KHARTOUM, iNews.id - Perdana Menteri (PM) Sudan Abdalla Hamdok mengundurkan diri pada Minggu (2/1/2022). Pengunduran diri terjadi saat krisis dan protes nasional terhadap kudeta yang dilakukan oleh militer 25 Oktober tahun lalu.
Dalam pidato yang disiarkan televisi, Hamdok mengakui kemitraan antara militer dan kepemimpinan sipil gagal mengarah pada transisi dan pembentukan dasar bagi pemerintahan sipil dan transformasi demokrasi.
“Saya berusaha semaksimal mungkin untuk memimpin negara kita agar terhindar dari bahaya tergelincir ke arah bencana. Sekarang bangsa kita sedang melewati titik balik berbahaya yang dapat mengancam kelangsungan hidupnya,” katanya.
Hamdok menerima jabatan perdana menteri pada Agustus 2021 berdasarkan deklarasi konstitusional dan konsensus politik antara komponen militer dan sipil.
"Ini sebuah model yang saya apresiasi di beberapa acara. Tapi gagal melanjutkan harmoni yang sama ketika dimulai,” kata Hamdok.
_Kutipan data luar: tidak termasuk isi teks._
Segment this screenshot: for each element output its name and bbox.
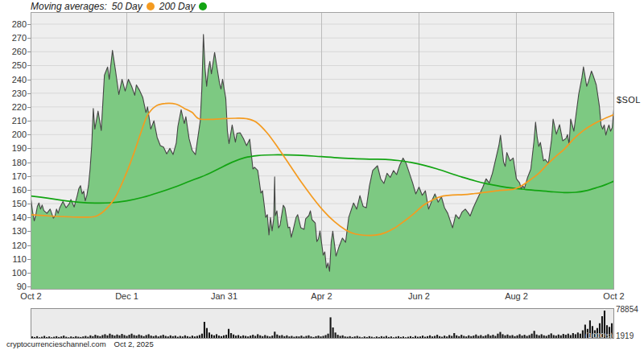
volume-bar <box>582 331 584 340</box>
volume-bar <box>330 317 332 339</box>
y-tick-label: 280 <box>0 19 27 29</box>
y-tick-label: 150 <box>0 199 27 208</box>
x-tick-label: Oct 2 <box>586 291 642 301</box>
legend: Moving averages: 50 Day 200 Day <box>31 0 207 12</box>
y-tick-label: 230 <box>0 89 27 98</box>
y-tick-label: 180 <box>0 158 27 167</box>
volume-bar <box>208 332 210 339</box>
volume-units-label: (1000's) <box>585 331 613 340</box>
ma200-green-dot-icon <box>199 2 207 10</box>
y-tick-label: 260 <box>0 47 27 56</box>
x-tick-label: Oct 2 <box>3 291 60 301</box>
x-tick-label: Dec 1 <box>99 291 155 301</box>
price-chart-canvas <box>31 12 614 290</box>
y-tick-label: 200 <box>0 130 27 139</box>
volume-background <box>31 308 614 339</box>
footer: cryptocurrencieschannel.com Oct 2, 2025 <box>6 340 154 348</box>
legend-title: Moving averages: <box>31 1 107 12</box>
y-tick-label: 240 <box>0 75 27 84</box>
legend-item-ma50: 50 Day <box>112 1 155 12</box>
volume-last-label: 1919 <box>616 331 634 340</box>
volume-bar <box>335 332 336 339</box>
volume-bar <box>274 331 275 339</box>
y-tick-label: 110 <box>0 254 27 264</box>
volume-max-label: 78854 <box>616 305 638 314</box>
volume-bar <box>204 322 205 339</box>
volume-bar <box>228 329 229 339</box>
y-tick-label: 120 <box>0 241 27 250</box>
volume-bar <box>332 327 334 339</box>
y-tick-label: 100 <box>0 268 27 278</box>
ma200-label: 200 Day <box>159 1 196 12</box>
y-tick-label: 170 <box>0 171 27 181</box>
legend-item-ma200: 200 Day <box>159 1 208 12</box>
volume-panel <box>31 308 614 339</box>
y-tick-label: 270 <box>0 33 27 43</box>
volume-bar <box>577 332 579 339</box>
y-tick-label: 130 <box>0 226 27 236</box>
y-tick-label: 190 <box>0 143 27 153</box>
volume-bar <box>230 333 232 339</box>
volume-chart-canvas <box>31 308 614 339</box>
source-site-label: cryptocurrencieschannel.com <box>6 340 106 348</box>
y-tick-label: 220 <box>0 102 27 112</box>
x-tick-label: Jan 31 <box>196 291 253 301</box>
y-tick-label: 250 <box>0 60 27 70</box>
ma50-label: 50 Day <box>112 1 142 12</box>
y-tick-label: 160 <box>0 185 27 195</box>
volume-bar <box>534 331 535 339</box>
volume-bar <box>572 333 574 339</box>
y-tick-label: 90 <box>0 282 27 291</box>
volume-bar <box>206 328 208 339</box>
volume-bar <box>453 333 455 339</box>
y-tick-label: 140 <box>0 212 27 222</box>
x-tick-label: Aug 2 <box>489 291 545 301</box>
symbol-label: $SOL <box>617 95 641 105</box>
chart-date-label: Oct 2, 2025 <box>114 340 154 348</box>
y-tick-label: 210 <box>0 116 27 126</box>
volume-bar <box>499 332 501 339</box>
ma50-orange-dot-icon <box>147 2 155 10</box>
x-tick-label: Jun 2 <box>391 291 448 301</box>
price-chart-widget: Moving averages: 50 Day 200 Day 28027026… <box>0 0 644 350</box>
x-tick-label: Apr 2 <box>294 291 350 301</box>
main-price-chart <box>31 12 614 290</box>
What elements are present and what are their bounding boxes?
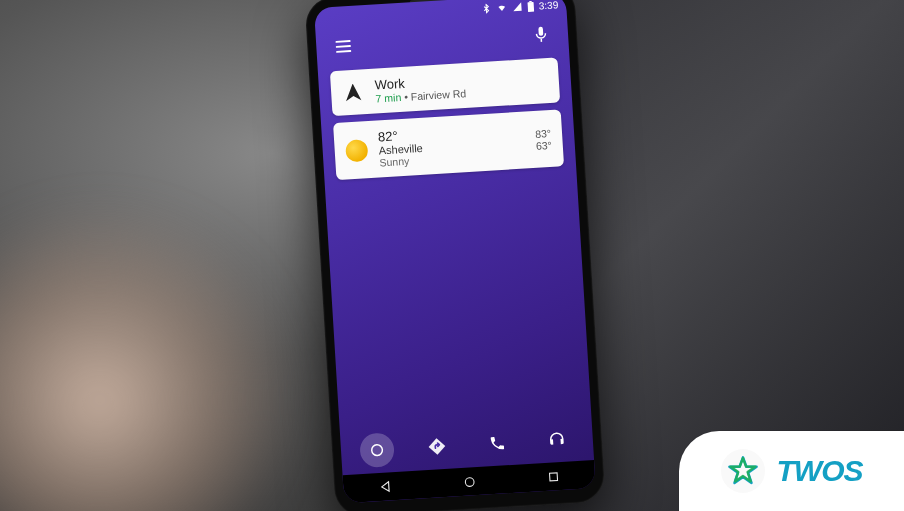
bluetooth-icon <box>481 3 492 14</box>
voice-search-button[interactable] <box>527 21 555 49</box>
recents-button[interactable] <box>532 461 574 491</box>
svg-line-3 <box>337 46 350 47</box>
weather-card[interactable]: 82° Asheville Sunny 83° 63° <box>333 109 564 180</box>
twos-logo-icon <box>721 449 765 493</box>
svg-line-4 <box>337 51 350 52</box>
svg-rect-8 <box>549 472 557 480</box>
weather-condition: Sunny <box>379 154 424 169</box>
sun-icon <box>345 139 368 162</box>
svg-rect-1 <box>529 0 532 1</box>
svg-point-6 <box>371 444 382 455</box>
navigation-arrow-icon <box>342 81 365 104</box>
menu-button[interactable] <box>330 33 358 61</box>
status-time: 3:39 <box>538 0 558 11</box>
cards-container: Work 7 min • Fairview Rd 82° Asheville S… <box>318 53 577 185</box>
back-button[interactable] <box>365 472 407 502</box>
hand-holding-phone <box>0 200 300 511</box>
nav-maps-button[interactable] <box>419 428 455 464</box>
weather-high-low: 83° 63° <box>535 126 552 151</box>
smartphone-device: 3:39 Work 7 min • Fairview Rd <box>304 0 605 511</box>
phone-screen: 3:39 Work 7 min • Fairview Rd <box>314 0 596 503</box>
weather-high: 83° <box>535 126 552 139</box>
nav-phone-button[interactable] <box>479 425 515 461</box>
svg-line-2 <box>336 41 349 42</box>
wifi-icon <box>496 2 508 13</box>
svg-rect-0 <box>527 1 534 11</box>
navigation-card[interactable]: Work 7 min • Fairview Rd <box>330 57 560 116</box>
content-spacer <box>325 169 592 433</box>
weather-left: 82° Asheville Sunny <box>345 127 424 171</box>
nav-home-button[interactable] <box>359 432 395 468</box>
signal-icon <box>512 1 523 12</box>
battery-icon <box>526 0 534 11</box>
twos-watermark-text: TWOS <box>777 454 863 488</box>
navigation-card-text: Work 7 min • Fairview Rd <box>374 67 548 105</box>
navigation-eta: 7 min <box>375 91 401 105</box>
twos-watermark: TWOS <box>679 431 904 511</box>
weather-low: 63° <box>536 138 553 151</box>
weather-main: 82° Asheville Sunny <box>377 127 423 169</box>
home-button[interactable] <box>448 466 490 496</box>
svg-rect-5 <box>541 39 543 42</box>
svg-point-7 <box>465 477 474 486</box>
nav-music-button[interactable] <box>539 421 575 457</box>
navigation-route: Fairview Rd <box>410 87 466 102</box>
“Saya katakan kepada tentara nasional kita termasuk militer, Pasukan Pendukung Cepat, polisi dan dinas intelijen bahwa negara adalah kekuatan berdaulat tertinggi dan militer adalah miliknya, bekerja di bawah komando negara untuk mengamankan kehidupan, persatuan dan wilayahnya," dia menambahkan.
Hamdok menandatangani kesepakatan dengan militer pada 21 November untuk menyelamatkan masa transisi negara dan kembali ke deklarasi konstitusional, yang sebagian ditangguhkan oleh kudeta.